Всё. Откладывать больше нельзя.
Каллий мрачно идет по дворцу, припечатывая каждый шаг стуком посоха – того самого, с коим не расставался в последние годы покойный отец, хоть совсем не нуждался в подобной опоре: Фоант никогда не был хром и не дожил до старческой ветхости. Почему-то бренные вещи прочнее людей. Ведь отца столько времени нет на земле, а у Каллия – его посох, пояс, перстень с кентавром, золоченый кинжал, кое-что из одежды…
И – Фоантова библиотека. Небольшая, легко уместившаяся в нескольких сундуках – но, как Каллий теперь понимает, поистине ценная. Состоящая либо из древностей, вроде первых списков Гомера, либо из дорогих и прекрасно сделанных свитков, привозившихся Гераклеодором из его путешествий в Гераклею и Пантикапей. А на свитках – отнюдь не безделки: Геродот, Ксенофонт, старинные поэты, философские сочинения…Сам-то Каллий не книгочей. При дворе Митрадата всегда находилось немало других развлечений. Вот сестра, Гипсикратия, пока жила здесь, изучила их едва ли не все – словно назло наставницам, полагавшим, что ученость – не девичье дело. И потом изумляла царя приведенными к месту стихами или ссылками на писания мудрых мужей. Впрочем, про Гипсикратию говорить сейчас невозможно ни с кем: Ма – расплачется, приближенные будут лишь вздыхать, отводя глаза, а приверженные мрачному благочестию тавры – разразятся проклятиями бывшей жрице, поправшей обет…
"Госпожа государыня – в библиотеке", – известили Каллия слуги.

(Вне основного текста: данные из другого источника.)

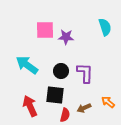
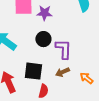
black circle: (61, 71) -> (43, 39), moved
brown arrow: (84, 108) -> (63, 72), moved

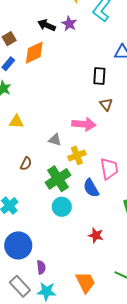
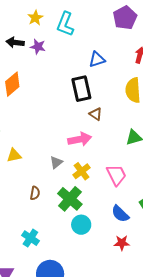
black arrow: (47, 25) -> (15, 42), moved
black rectangle: (99, 76) -> (81, 89), size x1.4
gray triangle: (55, 140) -> (56, 162), turned -40
blue semicircle: (91, 188) -> (120, 214), moved

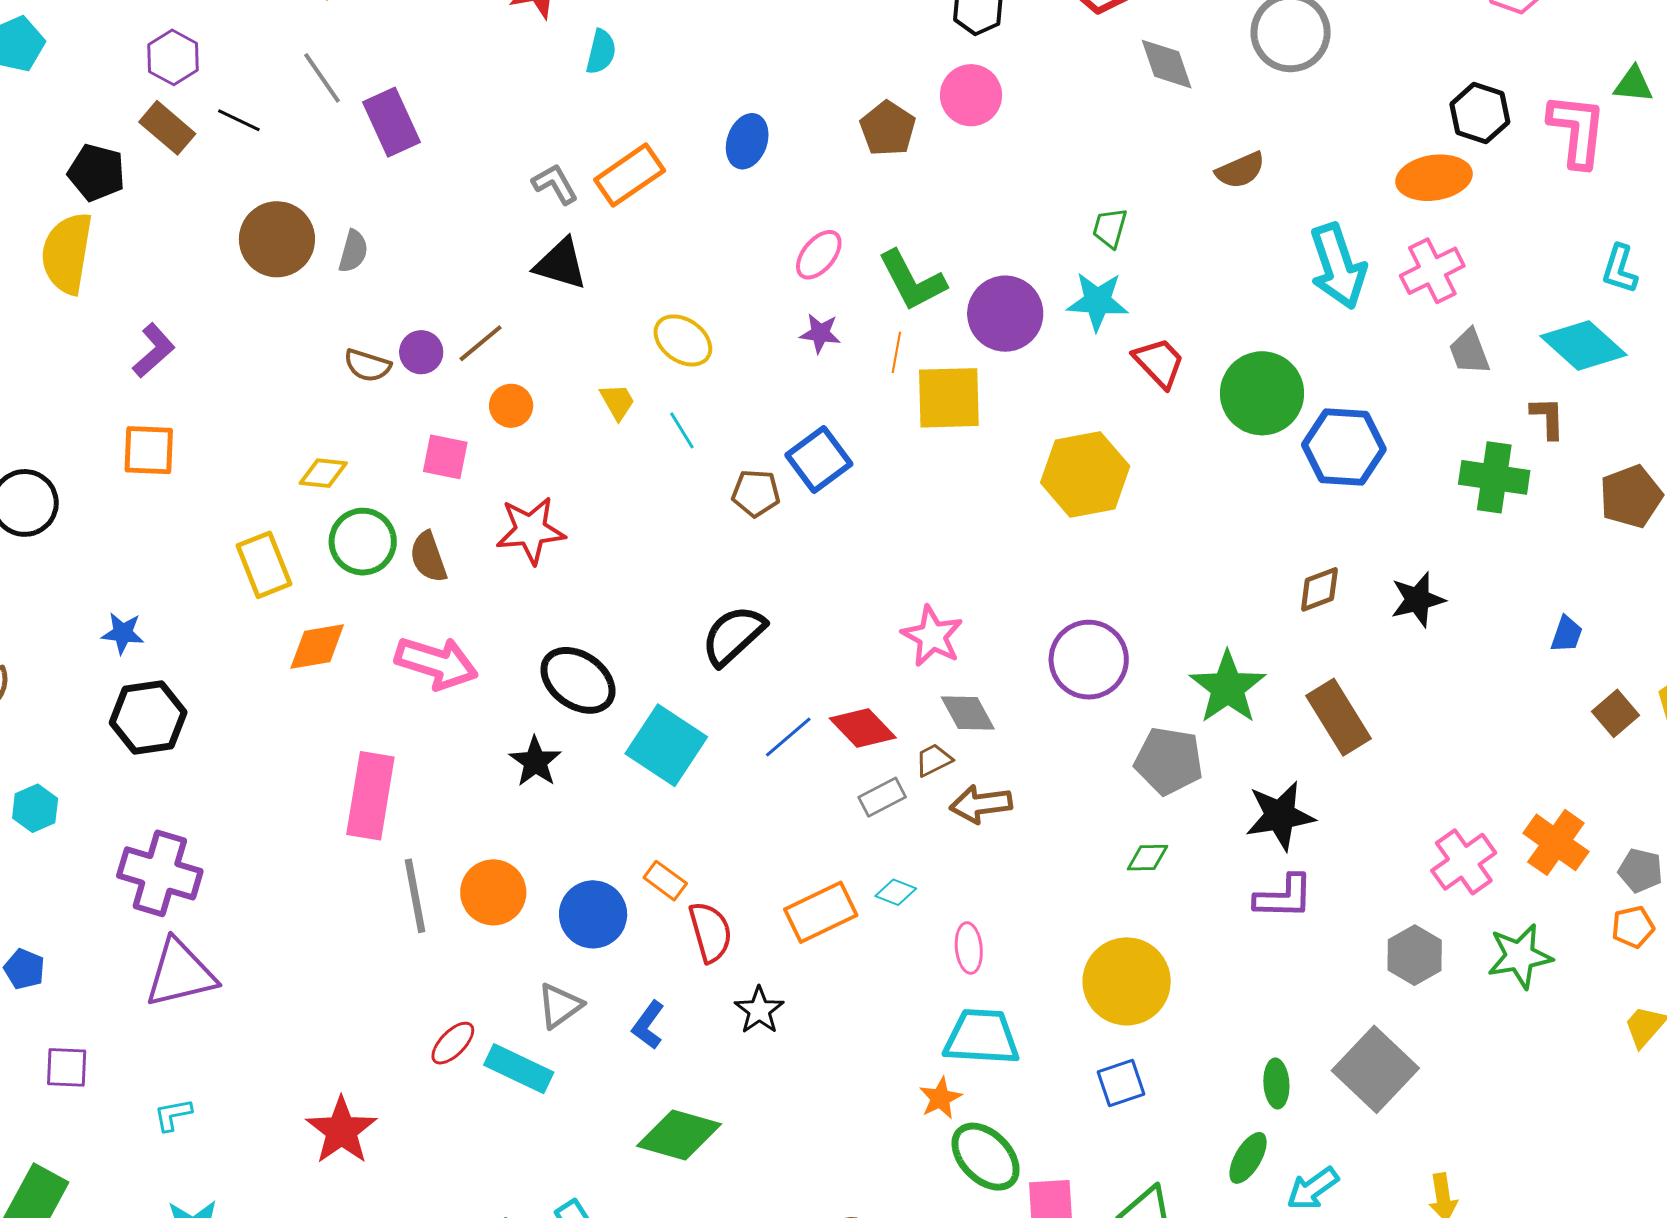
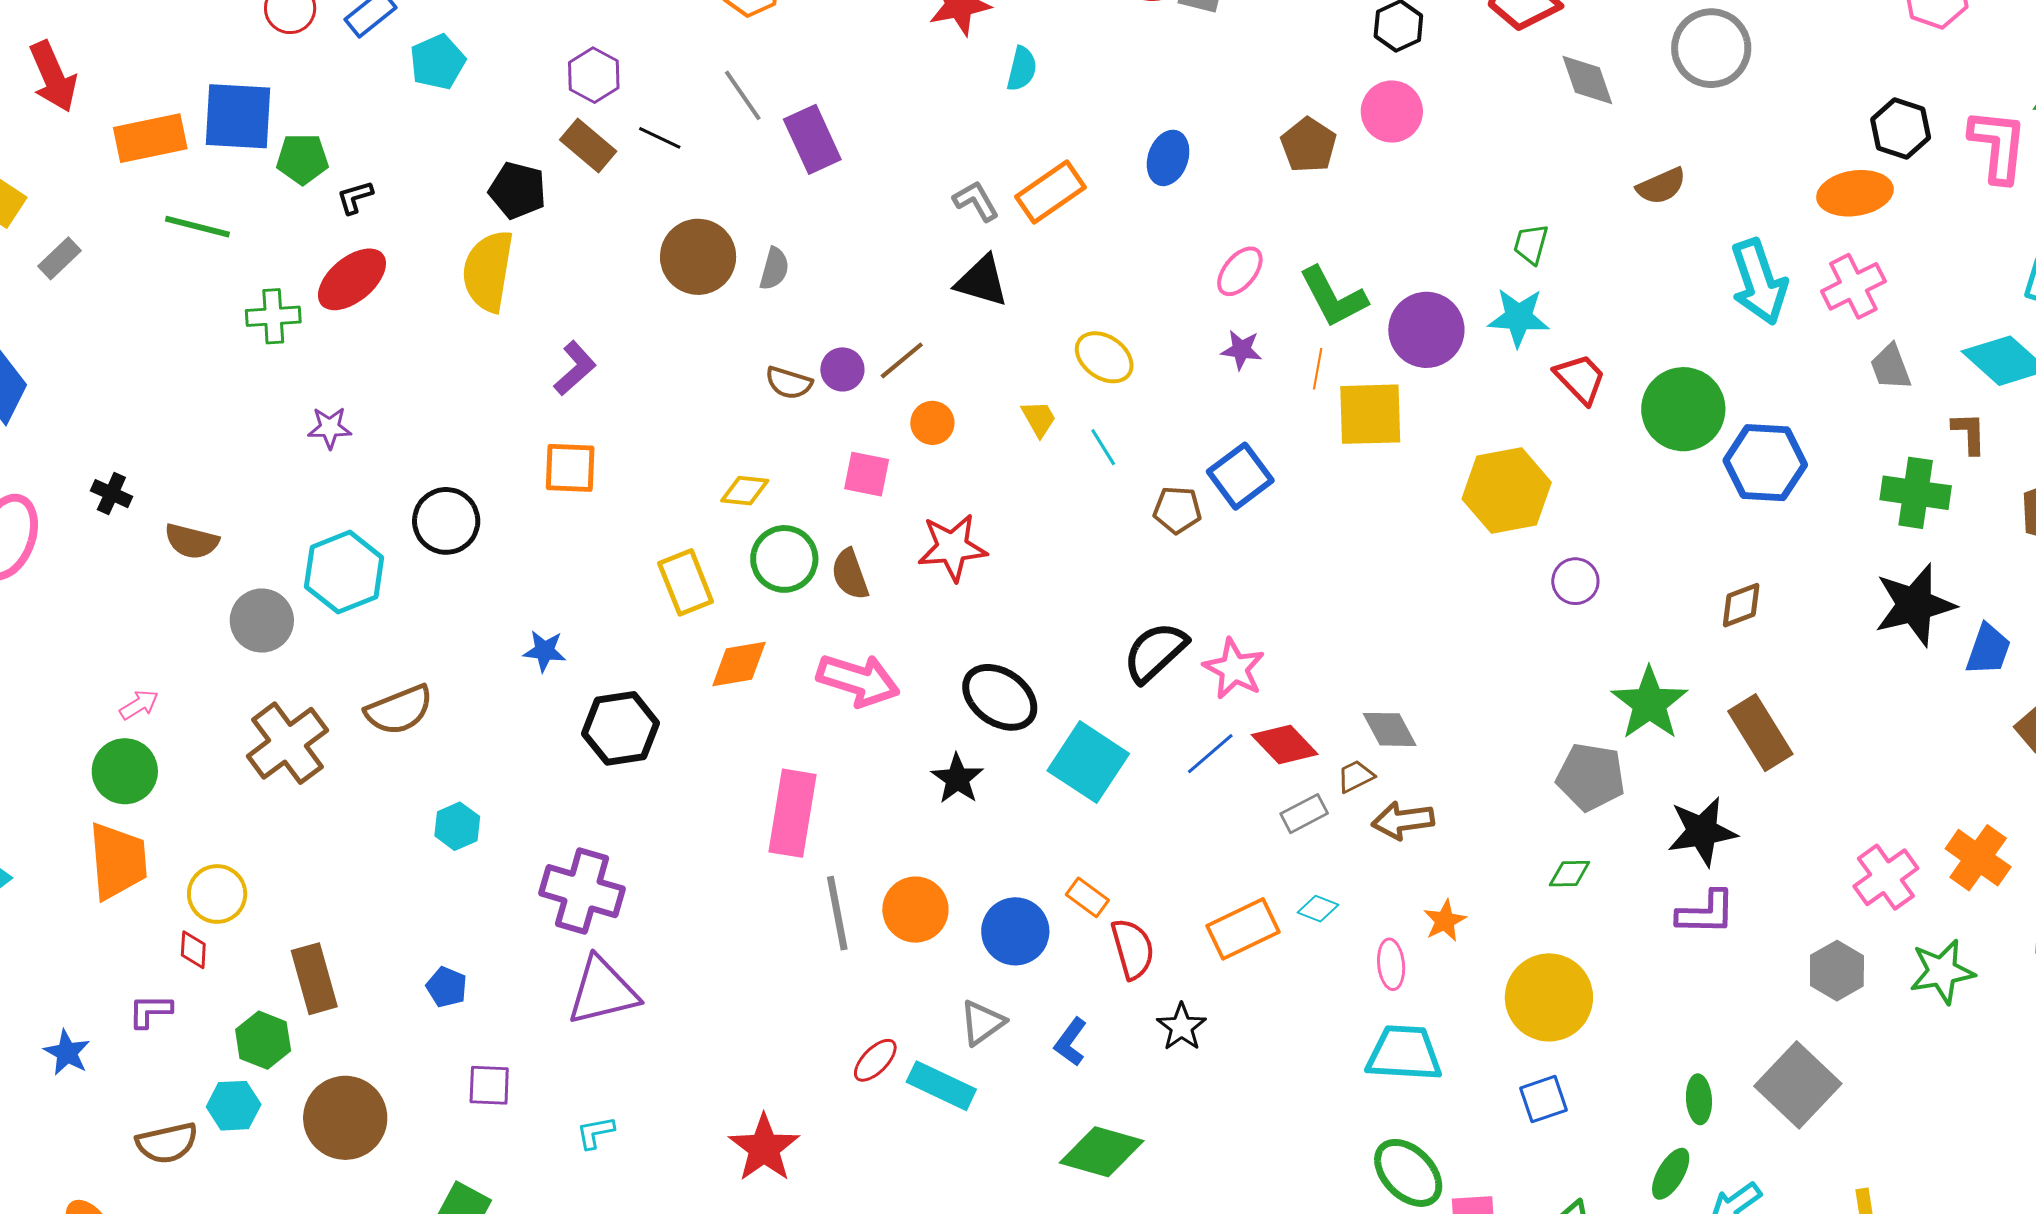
black star: (1418, 600) -> (1915, 605), moved, size x1.5
blue trapezoid: (1567, 634) -> (1988, 649), size x1.4
pink star: (932, 636) -> (1234, 669), moved
purple circle: (1089, 660) -> (1575, 581), moved, size x0.6
black hexagon: (148, 718) -> (621, 728), moved
orange star: (940, 1098) -> (1445, 921), moved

Очень странно. Эрморада, которая только взрослой освоила грамоту, не особенно любит читать и писать. Только по неотложнейшей надобности. И уж точно не станет вникать в вековую премудрость – у нее достанет своей, чтобы здраво судить о словах и делах окружающих…
Так и есть.
Это внук затащил сюда – бабушку. Дионисий стоит возле кресла, Эрморада показывает ему свиток, поясняя: "Вот книга, мой миленький, когда ты подрастешь, ты сумеешь тут всё прочитать"… – "Дай!" – настаивает упорный малыш и пытается различить знакомые буквы в затейливых строчках, начертанных беглой рукой каллиграфа…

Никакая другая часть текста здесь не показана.